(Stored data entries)
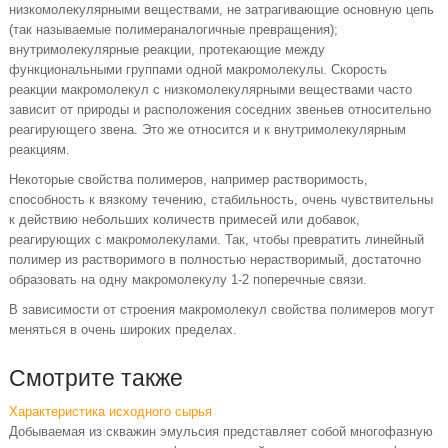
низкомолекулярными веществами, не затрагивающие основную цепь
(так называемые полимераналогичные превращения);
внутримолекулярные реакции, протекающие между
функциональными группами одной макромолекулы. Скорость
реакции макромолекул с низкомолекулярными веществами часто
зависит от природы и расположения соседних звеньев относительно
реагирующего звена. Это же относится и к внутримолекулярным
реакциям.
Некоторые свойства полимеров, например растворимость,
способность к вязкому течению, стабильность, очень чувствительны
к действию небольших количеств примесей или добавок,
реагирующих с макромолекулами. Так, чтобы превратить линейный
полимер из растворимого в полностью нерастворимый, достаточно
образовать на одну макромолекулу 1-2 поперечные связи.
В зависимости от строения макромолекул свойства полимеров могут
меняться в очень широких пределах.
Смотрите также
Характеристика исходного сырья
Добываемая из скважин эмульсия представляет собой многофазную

---

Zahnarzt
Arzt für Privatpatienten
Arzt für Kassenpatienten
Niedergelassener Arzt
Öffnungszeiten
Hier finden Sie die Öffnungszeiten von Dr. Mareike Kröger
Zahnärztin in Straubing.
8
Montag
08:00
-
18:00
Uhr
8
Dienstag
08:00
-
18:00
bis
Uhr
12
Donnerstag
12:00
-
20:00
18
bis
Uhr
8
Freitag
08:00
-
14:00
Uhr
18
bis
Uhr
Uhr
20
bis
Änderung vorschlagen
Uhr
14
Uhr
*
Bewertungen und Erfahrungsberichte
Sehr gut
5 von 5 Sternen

* * *

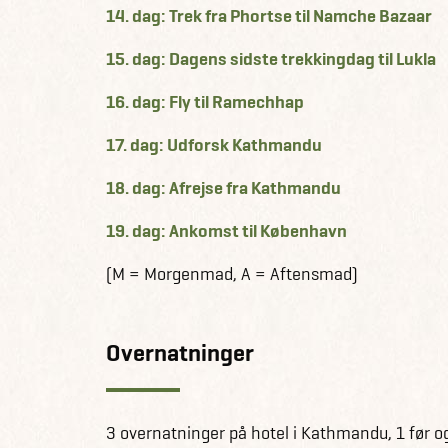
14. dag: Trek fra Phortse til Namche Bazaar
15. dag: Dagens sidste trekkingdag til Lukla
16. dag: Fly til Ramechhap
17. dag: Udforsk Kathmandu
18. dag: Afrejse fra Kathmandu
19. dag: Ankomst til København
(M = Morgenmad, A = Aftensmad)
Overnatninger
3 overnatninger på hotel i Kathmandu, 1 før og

INSTRUCTIONS TO FOLLOW
Take the records above and return, word for word, only the lines that fall from the line with "низкомолекулярными веществами, не" to the line with "Добываемая из скважин", both of them included.

ANSWER FOR THIS EXERCISE
низкомолекулярными веществами, не затрагивающие основную цепь
(так называемые полимераналогичные превращения);
внутримолекулярные реакции, протекающие между
функциональными группами одной макромолекулы. Скорость
реакции макромолекул с низкомолекулярными веществами часто
зависит от природы и расположения соседних звеньев относительно
реагирующего звена. Это же относится и к внутримолекулярным
реакциям.
Некоторые свойства полимеров, например растворимость,
способность к вязкому течению, стабильность, очень чувствительны
к действию небольших количеств примесей или добавок,
реагирующих с макромолекулами. Так, чтобы превратить линейный
полимер из растворимого в полностью нерастворимый, достаточно
образовать на одну макромолекулу 1-2 поперечные связи.
В зависимости от строения макромолекул свойства полимеров могут
меняться в очень широких пределах.
Смотрите также
Характеристика исходного сырья
Добываемая из скважин эмульсия представляет собой многофазную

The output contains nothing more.